===== Data for processing =====
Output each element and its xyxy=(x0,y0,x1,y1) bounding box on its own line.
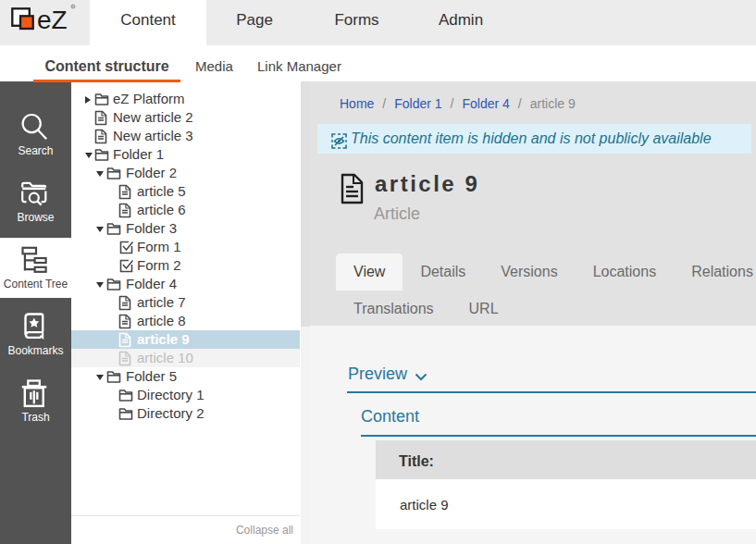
svg-text:eZ: eZ xyxy=(37,6,68,34)
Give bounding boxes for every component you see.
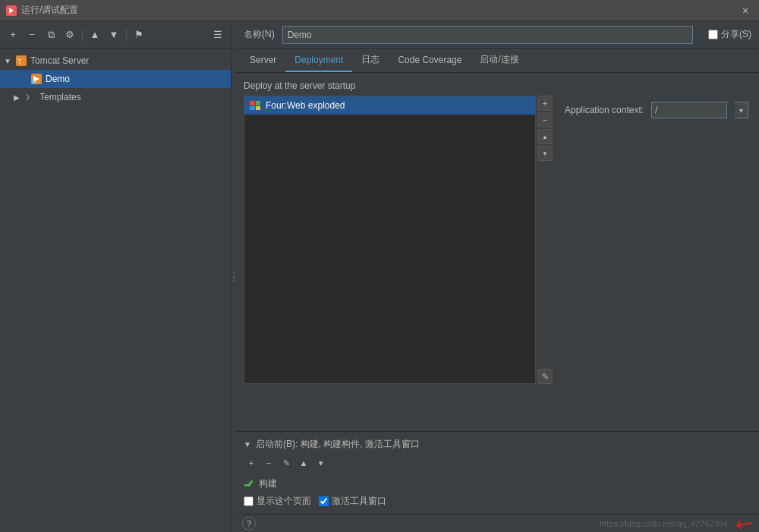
flag-button[interactable]: ⚑ bbox=[131, 27, 147, 43]
activate-window-checkbox-item: 激活工具窗口 bbox=[319, 495, 386, 508]
toolbar-divider bbox=[82, 29, 83, 41]
build-item: 构建 bbox=[244, 475, 751, 492]
tomcat-server-icon: T bbox=[15, 55, 27, 67]
before-add-button[interactable]: + bbox=[244, 455, 259, 471]
demo-run-icon bbox=[30, 73, 43, 85]
tabs-row: Server Deployment 日志 Code Coverage 启动/连接 bbox=[236, 49, 759, 73]
svg-marker-0 bbox=[9, 8, 14, 14]
deploy-up-button[interactable]: ▲ bbox=[537, 129, 553, 144]
toolbar-divider-2 bbox=[126, 29, 127, 41]
share-area: 分享(S) bbox=[708, 28, 751, 41]
deploy-section-label: Deploy at the server startup bbox=[244, 80, 751, 91]
tab-coverage[interactable]: Code Coverage bbox=[389, 49, 471, 72]
tomcat-expand-arrow: ▼ bbox=[3, 56, 12, 65]
add-config-button[interactable]: + bbox=[5, 27, 21, 43]
resize-dot-3 bbox=[233, 280, 235, 282]
name-input[interactable] bbox=[282, 26, 693, 44]
deploy-item-label: Four:Web exploded bbox=[266, 100, 345, 111]
win-q4 bbox=[256, 106, 261, 111]
move-down-button[interactable]: ▼ bbox=[106, 27, 122, 43]
section-collapse-arrow: ▼ bbox=[244, 440, 251, 449]
config-tree: ▼ T Tomcat Server bbox=[0, 49, 231, 532]
win-q2 bbox=[256, 101, 261, 105]
section-header[interactable]: ▼ 启动前(B): 构建, 构建构件, 激活工具窗口 bbox=[244, 438, 751, 451]
remove-config-button[interactable]: − bbox=[24, 27, 40, 43]
before-up-button[interactable]: ▲ bbox=[296, 455, 311, 471]
app-icon bbox=[6, 5, 17, 16]
main-layout: + − ⧉ ⚙ ▲ ▼ ⚑ ☰ ▼ T Tomcat bbox=[0, 21, 759, 532]
before-launch-title: 启动前(B): 构建, 构建构件, 激活工具窗口 bbox=[256, 438, 420, 451]
build-hammer-icon bbox=[244, 478, 254, 489]
title-bar: 运行/调试配置 × bbox=[0, 0, 759, 21]
windows-logo-icon bbox=[250, 101, 260, 110]
deploy-list-area: Four:Web exploded + − ▲ ▼ ✎ Application … bbox=[244, 96, 751, 384]
copy-config-button[interactable]: ⧉ bbox=[43, 27, 59, 43]
tomcat-server-label: Tomcat Server bbox=[30, 55, 89, 66]
demo-label: Demo bbox=[46, 74, 70, 84]
share-label: 分享(S) bbox=[721, 28, 751, 41]
header-row: 名称(N) 分享(S) bbox=[236, 21, 759, 49]
before-down-button[interactable]: ▾ bbox=[313, 455, 329, 471]
before-launch-toolbar: + − ✎ ▲ ▾ bbox=[244, 455, 751, 471]
tab-startup[interactable]: 启动/连接 bbox=[471, 49, 528, 72]
list-button[interactable]: ☰ bbox=[209, 27, 226, 43]
deploy-edit-button[interactable]: ✎ bbox=[537, 369, 553, 384]
activate-window-label: 激活工具窗口 bbox=[332, 495, 386, 508]
help-button[interactable]: ? bbox=[242, 517, 256, 530]
title-text: 运行/调试配置 bbox=[21, 4, 78, 17]
app-context-dropdown[interactable]: ▾ bbox=[735, 102, 748, 118]
app-context-input[interactable] bbox=[651, 102, 727, 118]
deploy-add-button[interactable]: + bbox=[537, 96, 553, 111]
windows-app-icon bbox=[249, 100, 261, 111]
svg-rect-5 bbox=[32, 81, 36, 83]
tab-deployment[interactable]: Deployment bbox=[285, 49, 352, 72]
settings-config-button[interactable]: ⚙ bbox=[61, 27, 78, 43]
deploy-artifact-list: Four:Web exploded bbox=[244, 96, 536, 384]
tree-item-templates[interactable]: ▶ Templates bbox=[0, 88, 231, 106]
resize-dot-1 bbox=[233, 272, 235, 274]
activate-window-checkbox[interactable] bbox=[319, 496, 329, 506]
status-bar: ? https://blog.csdn.net/qq_42762354 ↙ bbox=[236, 514, 759, 532]
checkbox-row: 显示这个页面 激活工具窗口 bbox=[244, 495, 751, 508]
left-toolbar: + − ⧉ ⚙ ▲ ▼ ⚑ ☰ bbox=[0, 21, 231, 49]
before-remove-button[interactable]: − bbox=[261, 455, 276, 471]
templates-label: Templates bbox=[39, 92, 81, 102]
status-bar-left: ? bbox=[242, 517, 256, 530]
deploy-list-item[interactable]: Four:Web exploded bbox=[244, 96, 535, 115]
tree-item-tomcat-server[interactable]: ▼ T Tomcat Server bbox=[0, 52, 231, 70]
resize-dot-2 bbox=[233, 276, 235, 278]
share-checkbox[interactable] bbox=[708, 30, 718, 39]
win-q1 bbox=[250, 101, 255, 105]
left-panel: + − ⧉ ⚙ ▲ ▼ ⚑ ☰ ▼ T Tomcat bbox=[0, 21, 231, 532]
tab-log[interactable]: 日志 bbox=[352, 49, 389, 72]
before-launch-section: ▼ 启动前(B): 构建, 构建构件, 激活工具窗口 + − ✎ ▲ ▾ 构建 bbox=[236, 431, 759, 514]
deploy-controls: + − ▲ ▼ ✎ bbox=[536, 96, 554, 384]
templates-icon bbox=[24, 91, 36, 103]
win-q3 bbox=[250, 106, 255, 111]
tree-item-demo[interactable]: Demo bbox=[0, 70, 231, 88]
deploy-remove-button[interactable]: − bbox=[537, 112, 553, 127]
status-bar-right: https://blog.csdn.net/qq_42762354 ↙ bbox=[600, 513, 753, 533]
deployment-content: Deploy at the server startup bbox=[236, 73, 759, 431]
app-context-label: Application context: bbox=[565, 105, 644, 115]
title-bar-left: 运行/调试配置 bbox=[6, 4, 78, 17]
move-up-button[interactable]: ▲ bbox=[87, 27, 103, 43]
show-page-checkbox-item: 显示这个页面 bbox=[244, 495, 311, 508]
build-label: 构建 bbox=[259, 477, 277, 490]
before-edit-button[interactable]: ✎ bbox=[279, 455, 294, 471]
right-side-panel: Application context: ▾ bbox=[554, 96, 751, 384]
templates-expand-arrow: ▶ bbox=[12, 93, 21, 102]
svg-text:T: T bbox=[17, 58, 22, 65]
close-button[interactable]: × bbox=[738, 3, 753, 18]
watermark-url: https://blog.csdn.net/qq_42762354 bbox=[600, 519, 728, 528]
tab-server[interactable]: Server bbox=[241, 49, 285, 72]
app-context-row: Application context: ▾ bbox=[565, 102, 748, 118]
deploy-down-button[interactable]: ▼ bbox=[537, 146, 553, 161]
show-page-label: 显示这个页面 bbox=[257, 495, 311, 508]
demo-no-arrow bbox=[18, 74, 27, 83]
show-page-checkbox[interactable] bbox=[244, 496, 254, 506]
svg-rect-7 bbox=[247, 480, 253, 486]
name-label: 名称(N) bbox=[244, 28, 275, 41]
right-panel: 名称(N) 分享(S) Server Deployment 日志 Code Co… bbox=[236, 21, 759, 532]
=====
» Assigned task: Reproduce the data word for word without its images.

» Output:
Output each element and its xyxy=(x0,y0,x1,y1) bounding box on its own line.
svg-text:eZ: eZ xyxy=(37,6,68,34)
Give bounding boxes for every component you see.
flag-button[interactable]: ⚑ bbox=[131, 27, 147, 43]
activate-window-checkbox-item: 激活工具窗口 bbox=[319, 495, 386, 508]
toolbar-divider bbox=[82, 29, 83, 41]
build-item: 构建 bbox=[244, 475, 751, 492]
tomcat-server-icon: T bbox=[15, 55, 27, 67]
before-add-button[interactable]: + bbox=[244, 455, 259, 471]
demo-run-icon bbox=[30, 73, 43, 85]
tabs-row: Server Deployment 日志 Code Coverage 启动/连接 bbox=[236, 49, 759, 73]
svg-marker-0 bbox=[9, 8, 14, 14]
deploy-up-button[interactable]: ▲ bbox=[537, 129, 553, 144]
toolbar-divider-2 bbox=[126, 29, 127, 41]
share-area: 分享(S) bbox=[708, 28, 751, 41]
deploy-section-label: Deploy at the server startup bbox=[244, 80, 751, 91]
tab-coverage[interactable]: Code Coverage bbox=[389, 49, 471, 72]
tomcat-expand-arrow: ▼ bbox=[3, 56, 12, 65]
add-config-button[interactable]: + bbox=[5, 27, 21, 43]
resize-dot-3 bbox=[233, 280, 235, 282]
name-input[interactable] bbox=[282, 26, 693, 44]
deploy-item-label: Four:Web exploded bbox=[266, 100, 345, 111]
win-q4 bbox=[256, 106, 261, 111]
move-down-button[interactable]: ▼ bbox=[106, 27, 122, 43]
section-collapse-arrow: ▼ bbox=[244, 440, 251, 449]
config-tree: ▼ T Tomcat Server bbox=[0, 49, 231, 532]
win-q2 bbox=[256, 101, 261, 105]
section-header[interactable]: ▼ 启动前(B): 构建, 构建构件, 激活工具窗口 bbox=[244, 438, 751, 451]
remove-config-button[interactable]: − bbox=[24, 27, 40, 43]
before-up-button[interactable]: ▲ bbox=[296, 455, 311, 471]
app-icon bbox=[6, 5, 17, 16]
main-layout: + − ⧉ ⚙ ▲ ▼ ⚑ ☰ ▼ T Tomcat bbox=[0, 21, 759, 532]
before-launch-title: 启动前(B): 构建, 构建构件, 激活工具窗口 bbox=[256, 438, 420, 451]
build-hammer-icon bbox=[244, 478, 254, 489]
title-bar: 运行/调试配置 × bbox=[0, 0, 759, 21]
windows-logo-icon bbox=[250, 101, 260, 110]
deploy-list-area: Four:Web exploded + − ▲ ▼ ✎ Application … bbox=[244, 96, 751, 384]
copy-config-button[interactable]: ⧉ bbox=[43, 27, 59, 43]
tomcat-server-label: Tomcat Server bbox=[30, 55, 89, 66]
demo-label: Demo bbox=[46, 74, 70, 84]
share-label: 分享(S) bbox=[721, 28, 751, 41]
header-row: 名称(N) 分享(S) bbox=[236, 21, 759, 49]
before-down-button[interactable]: ▾ bbox=[313, 455, 329, 471]
before-launch-toolbar: + − ✎ ▲ ▾ bbox=[244, 455, 751, 471]
tab-startup[interactable]: 启动/连接 bbox=[471, 49, 528, 72]
list-button[interactable]: ☰ bbox=[209, 27, 226, 43]
deploy-edit-button[interactable]: ✎ bbox=[537, 369, 553, 384]
activate-window-label: 激活工具窗口 bbox=[332, 495, 386, 508]
help-button[interactable]: ? bbox=[242, 517, 256, 530]
title-text: 运行/调试配置 bbox=[21, 4, 78, 17]
app-context-dropdown[interactable]: ▾ bbox=[735, 102, 748, 118]
app-context-input[interactable] bbox=[651, 102, 727, 118]
deploy-add-button[interactable]: + bbox=[537, 96, 553, 111]
windows-app-icon bbox=[249, 100, 261, 111]
svg-rect-5 bbox=[32, 81, 36, 83]
tab-deployment[interactable]: Deployment bbox=[285, 49, 352, 72]
settings-config-button[interactable]: ⚙ bbox=[61, 27, 78, 43]
deploy-artifact-list: Four:Web exploded bbox=[244, 96, 536, 384]
tree-item-templates[interactable]: ▶ Templates bbox=[0, 88, 231, 106]
resize-dot-1 bbox=[233, 272, 235, 274]
activate-window-checkbox[interactable] bbox=[319, 496, 329, 506]
status-bar: ? https://blog.csdn.net/qq_42762354 ↙ bbox=[236, 514, 759, 532]
checkbox-row: 显示这个页面 激活工具窗口 bbox=[244, 495, 751, 508]
left-toolbar: + − ⧉ ⚙ ▲ ▼ ⚑ ☰ bbox=[0, 21, 231, 49]
before-remove-button[interactable]: − bbox=[261, 455, 276, 471]
templates-label: Templates bbox=[39, 92, 81, 102]
status-bar-left: ? bbox=[242, 517, 256, 530]
deploy-list-item[interactable]: Four:Web exploded bbox=[244, 96, 535, 115]
tree-item-tomcat-server[interactable]: ▼ T Tomcat Server bbox=[0, 52, 231, 70]
resize-dot-2 bbox=[233, 276, 235, 278]
share-checkbox[interactable] bbox=[708, 30, 718, 39]
win-q1 bbox=[250, 101, 255, 105]
left-panel: + − ⧉ ⚙ ▲ ▼ ⚑ ☰ ▼ T Tomcat bbox=[0, 21, 231, 532]
tab-log[interactable]: 日志 bbox=[352, 49, 389, 72]
before-launch-section: ▼ 启动前(B): 构建, 构建构件, 激活工具窗口 + − ✎ ▲ ▾ 构建 bbox=[236, 431, 759, 514]
deploy-controls: + − ▲ ▼ ✎ bbox=[536, 96, 554, 384]
templates-icon bbox=[24, 91, 36, 103]
win-q3 bbox=[250, 106, 255, 111]
tree-item-demo[interactable]: Demo bbox=[0, 70, 231, 88]
deploy-remove-button[interactable]: − bbox=[537, 112, 553, 127]
status-bar-right: https://blog.csdn.net/qq_42762354 ↙ bbox=[600, 513, 753, 533]
deployment-content: Deploy at the server startup bbox=[236, 73, 759, 431]
app-context-label: Application context: bbox=[565, 105, 644, 115]
title-bar-left: 运行/调试配置 bbox=[6, 4, 78, 17]
move-up-button[interactable]: ▲ bbox=[87, 27, 103, 43]
show-page-checkbox-item: 显示这个页面 bbox=[244, 495, 311, 508]
build-label: 构建 bbox=[259, 477, 277, 490]
before-edit-button[interactable]: ✎ bbox=[279, 455, 294, 471]
right-side-panel: Application context: ▾ bbox=[554, 96, 751, 384]
templates-expand-arrow: ▶ bbox=[12, 93, 21, 102]
svg-text:T: T bbox=[17, 58, 22, 65]
close-button[interactable]: × bbox=[738, 3, 753, 18]
watermark-url: https://blog.csdn.net/qq_42762354 bbox=[600, 519, 728, 528]
tab-server[interactable]: Server bbox=[241, 49, 285, 72]
app-context-row: Application context: ▾ bbox=[565, 102, 748, 118]
deploy-down-button[interactable]: ▼ bbox=[537, 146, 553, 161]
show-page-label: 显示这个页面 bbox=[257, 495, 311, 508]
demo-no-arrow bbox=[18, 74, 27, 83]
show-page-checkbox[interactable] bbox=[244, 496, 254, 506]
svg-rect-7 bbox=[247, 480, 253, 486]
name-label: 名称(N) bbox=[244, 28, 275, 41]
right-panel: 名称(N) 分享(S) Server Deployment 日志 Code Co… bbox=[236, 21, 759, 532]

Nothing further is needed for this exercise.